• [Task]
Pull every line holding the word "Maksymalna" out of the data and copy it.

• [Data listing]
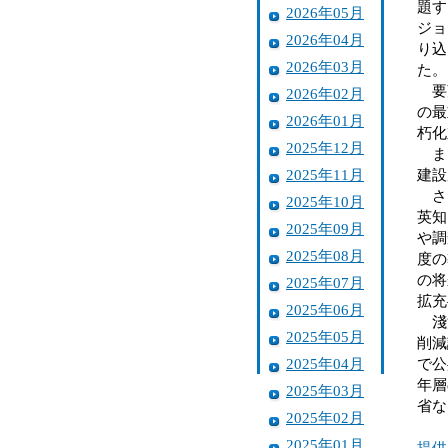
題す
2026年05月
ジョ
2026年04月
り込
2026年03月
た。
要望
2026年02月
の最
2026年01月
朽化
2025年12月
また
2025年11月
建設
さら
2025年10月
英知
2025年09月
や調
2025年08月
度の
の将
2025年07月
拡充
2025年06月
淺沼
2025年05月
削減
2025年04月
で公
年層
2025年03月
省な
2025年02月
2025年01月
提供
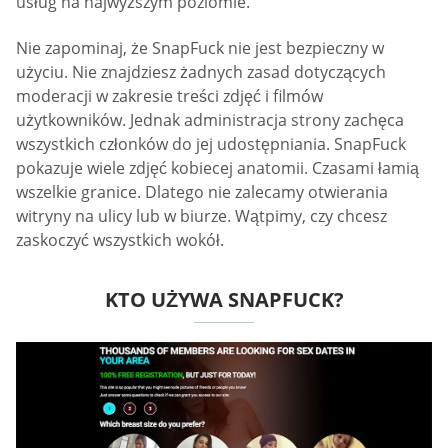
usług na najwyższym poziomie.
Nie zapominaj, że SnapFuck nie jest bezpieczny w
użyciu. Nie znajdziesz żadnych zasad dotyczących
moderacji w zakresie treści zdjęć i filmów
użytkowników. Jednak administracja strony zachęca
wszystkich członków do jej udostępniania. SnapFuck
pokazuje wiele zdjęć kobiecej anatomii. Czasami łamią
wszelkie granice. Dlatego nie zalecamy otwierania
witryny na ulicy lub w biurze. Wątpimy, czy chcesz
zaskoczyć wszystkich wokół.
KTO UŻYWA SNAPFUCK?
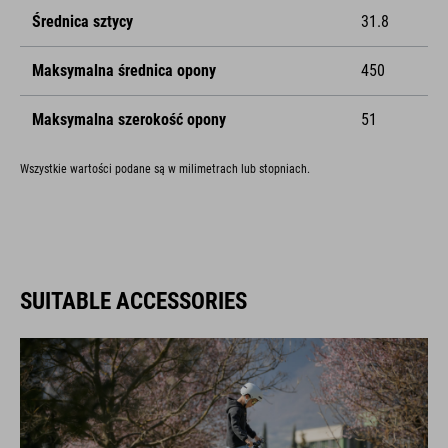
Średnica sztycy
31.8
Maksymalna średnica opony
450
Maksymalna szerokość opony
51
Wszystkie wartości podane są w milimetrach lub stopniach.
SUITABLE ACCESSORIES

• [Solved exercise]
Maksymalna średnica opony
Maksymalna szerokość opony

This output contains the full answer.